:: What to do ::
Below are the records; copy every line in them that holds the string "werden".

:: Data provided ::

* * *

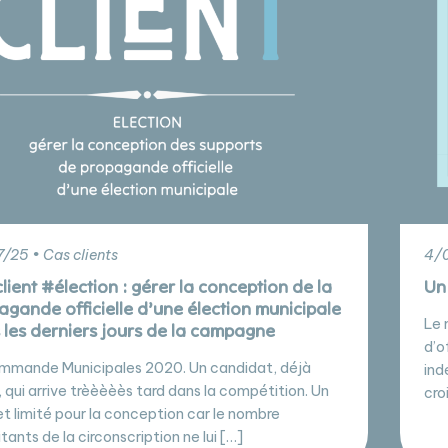
/25 • Cas clients
4/0
lient #élection : gérer la conception de la
Un 
agande officielle d’une élection municipale
Le 
 les derniers jours de la campagne
d’o
mmande Municipales 2020. Un candidat, déjà
ind
, qui arrive trèèèèès tard dans la compétition. Un
cro
t limité pour la conception car le nombre
tants de la circonscription ne lui […]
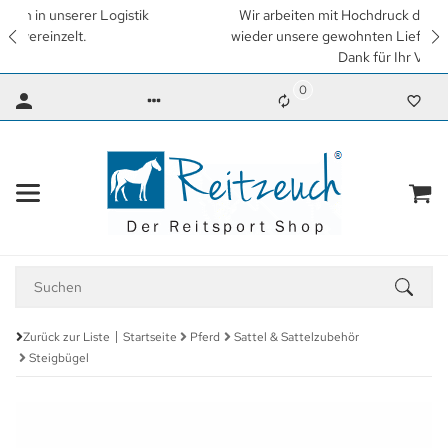
Wir arbeiten mit Hochdruck daran, so schnell wie möglich
wieder unsere gewohnten Lieferzeiten zu erreichen. Vielen
Dank für Ihr Verständnis.
0
Zurück zur Liste
Startseite
Pferd
Sattel & Sattelzubehör
Steigbügel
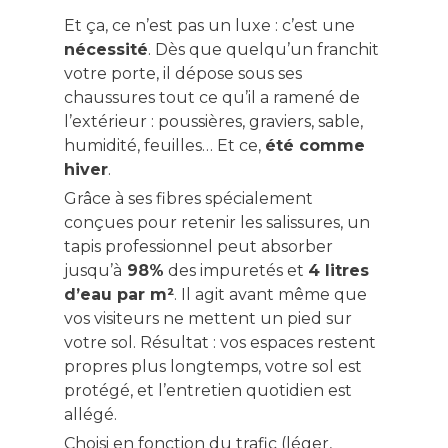
Et ça, ce n’est pas un luxe : c’est une
nécessité
. Dès que quelqu’un franchit
votre porte, il dépose sous ses
chaussures tout ce qu’il a ramené de
l’extérieur : poussières, graviers, sable,
humidité, feuilles… Et ce,
été comme
hiver
.
Grâce à ses fibres spécialement
conçues pour retenir les salissures, un
tapis professionnel peut absorber
jusqu’à
98%
des impuretés et
4 litres
d’eau par m²
. Il agit avant même que
vos visiteurs ne mettent un pied sur
votre sol. Résultat : vos espaces restent
propres plus longtemps, votre sol est
protégé, et l’entretien quotidien est
allégé.
Choisi en fonction du trafic (léger,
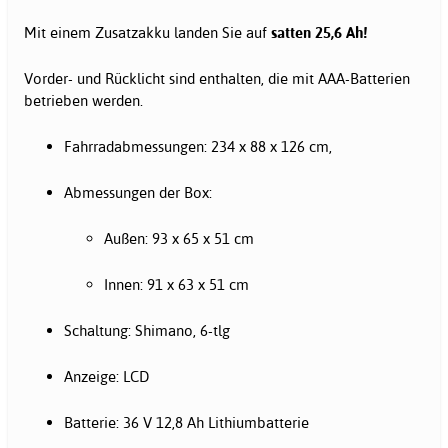
Mit einem Zusatzakku landen Sie auf
satten 25,6 Ah!
Vorder- und Rücklicht sind enthalten, die mit AAA-Batterien
betrieben werden.
Fahrradabmessungen: 234 x 88 x 126 cm,
Abmessungen der Box:
Außen: 93 x 65 x 51 cm
Innen: 91 x 63 x 51 cm
Schaltung: Shimano, 6-tlg
Anzeige: LCD
Batterie: 36 V 12,8 Ah Lithiumbatterie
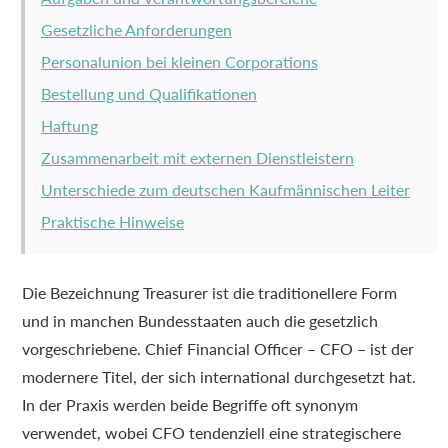
Gesetzliche Anforderungen
Personalunion bei kleinen Corporations
Bestellung und Qualifikationen
Haftung
Zusammenarbeit mit externen Dienstleistern
Unterschiede zum deutschen Kaufmännischen Leiter
Praktische Hinweise
Die Bezeichnung Treasurer ist die traditionellere Form
und in manchen Bundesstaaten auch die gesetzlich
vorgeschriebene. Chief Financial Officer – CFO – ist der
modernere Titel, der sich international durchgesetzt hat.
In der Praxis werden beide Begriffe oft synonym
verwendet, wobei CFO tendenziell eine strategischere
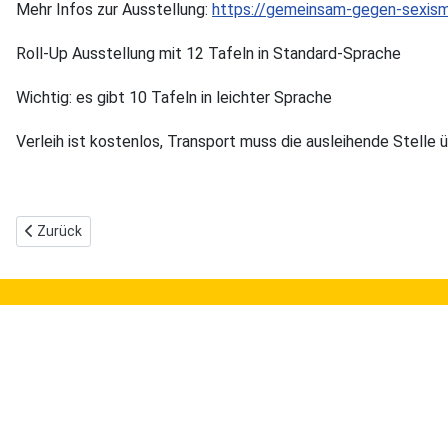
Mehr Infos zur Ausstellung:
https://gemeinsam-gegen-sexism
Roll-Up Ausstellung mit 12 Tafeln in Standard-Sprache
Wichtig: es gibt 10 Tafeln in leichter Sprache
Verleih ist kostenlos, Transport muss die ausleihende Stelle
Vorheriger Beitrag: Frohe Weihnachten & einen guten Start ins ne
Zurück
Allgemeines
In
Kontakt
Fo
Datenschutzerklärung
Glo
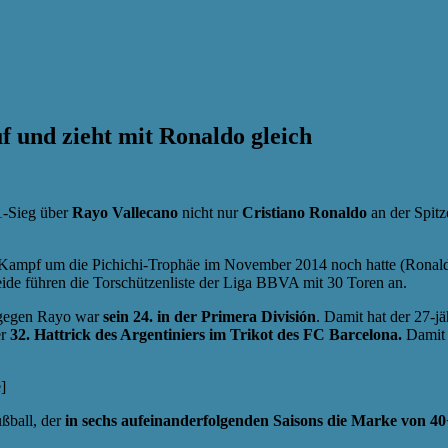
f und zieht mit Ronaldo gleich
-Sieg über
Rayo Vallecano
nicht nur
Cristiano Ronaldo
an der Spitz
mpf um die Pichichi-Trophäe im November 2014 noch hatte (Ronaldo 20,
eide führen die Torschützenliste der Liga BBVA mit 30 Toren an.
k gegen Rayo war
sein 24. in der Primera División
. Damit hat der 27-j
er
32. Hattrick des Argentiniers im Trikot des FC Barcelona.
Damit b
]
ußball, der
in sechs aufeinanderfolgenden Saisons die Marke von 4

* * *

:: Exercise response ::
betrieben werden.
In der Praxis werden beide Begriffe oft synonym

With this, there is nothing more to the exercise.